Here’s an example of how you can approach a professor or tutor for nursing school help on a specific topic. If you go into the meeting and say “I don’t understand Cardiac,” that is super frustrating to the educator! Because they have probably put in a lot of time and effort into your lecture, assignments, or other resources to help you learn…and you are basically telling them that none of it was helpful, and you want them to reteach all of that information in a single meeting.

Instead, put in the study time on your own, first (remember to use the 4-Step Study Method!). Then you will know exactly what to ask to maximize both your time AND your professor’s time. For example, you could ask “I’m having trouble understanding the difference between Atrial Fibrillation and Ventricular Fibrillation.” That is a much more focused and useful question. Most instructors will be more than happy to help you answer as many specific questions as you need.

Follow-up and Do What Is Asked of You

This one may seem obvious, but it isn’t always. When you seek out help, implement the suggestions that your professor (or tutor) suggests! And do it in a timely manner. It’s very frustrating when a student asks for help, the professor tells them what to do…and then the student never does it, but comes back to get more help.

Why in the world would any educator want to help a student like that? From their perspective, the student is being lazy and want the nursing educator to do all of the hard work for them. Which obviously doesn’t work in nursing school, anyway 😉

I learned this lesson early in my tutoring career. I had one student who needed help with cardiac disorders, but it was clear that she did not know her cardiac A&P. So after our first session, I gave her the assignment to memorize her cardiac A&P…I even showed her exactly how to do it! When she came back for our next meeting, she obviously had not even tried. When she came back for our third meeting, she still did not know her cardiac A&P at all. At that point, I told her not to come back until she had memorized what I asked her to work on…and I never saw her again at tutoring.

Caveat: Sometimes a professor might not know what is causing your problems in nursing school, and so they might give misguided advice. For example, I’ve heard some professors recommend that students should do 100 NCLEX practice questions everyday!!! That is simply not sustainable, and it really won’t help the deeper study problems. If you find yourself in that situation, then it’s time to hire a private nursing tutor.

Bonus Tip: NEVER ask this question…

Please don’t ask your Professor what is going to be on the test! That’s the wrong attitude to have in nursing school, and they definitely will not appreciate the fact that you just ignored weeks worth of lectures and assignments to ask that.

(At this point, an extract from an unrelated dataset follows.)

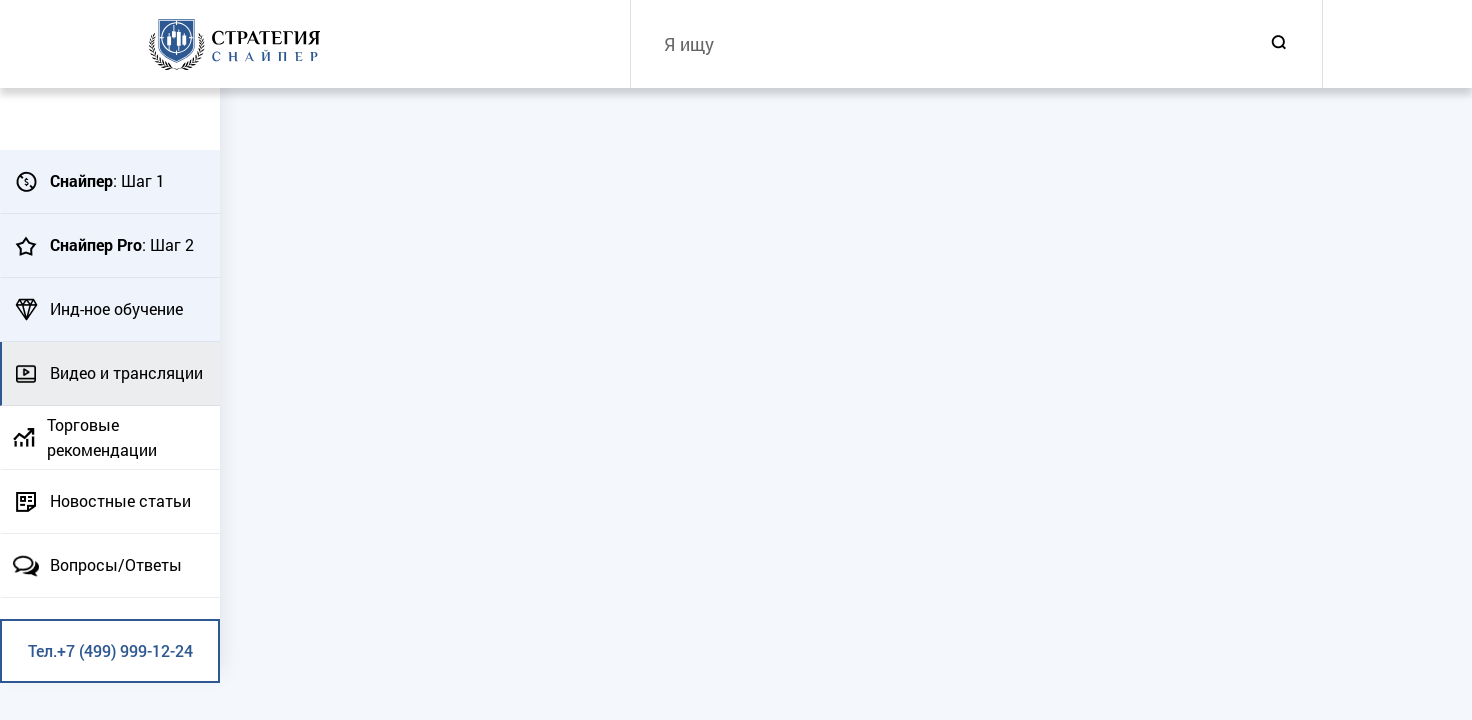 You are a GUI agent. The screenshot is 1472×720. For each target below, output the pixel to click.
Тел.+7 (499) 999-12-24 (110, 650)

If you want clarification on what will be on the exam, do your “right” prep work first to come up with a list of topics you predict will be on the test. If you need more guidance on exactly how to do that, then the PASS Program shows you step-by-step how to accurately predict what will be on every nursing exam . When you’re done, go to your professor with your list (during office hours, of course!). Then ask them if you could quickly review your list with them. Chances are, they will be much more willing to give you suggestions if you forgot to include anything important. ?


If you want nursing school help, you need to do the 3 “Right’s”:

  1. “Right” kind of prep work
  2. Find the “Right” kind of nurse educator
  3. Ask your questions the “Right” way

If you do these three “Rights” every time you have questions or want nursing school help, you will find it so much easier to get exactly the type of help you need.

Any personal stories or suggestions about ways that have worked for YOU to get nursing school help?

1 thought on “How (and Why!) to Find Nursing School Help”

  1. I like how you mentioned that you should be prepared. My sister is considering going to nursing school. I will pass your tips along to her.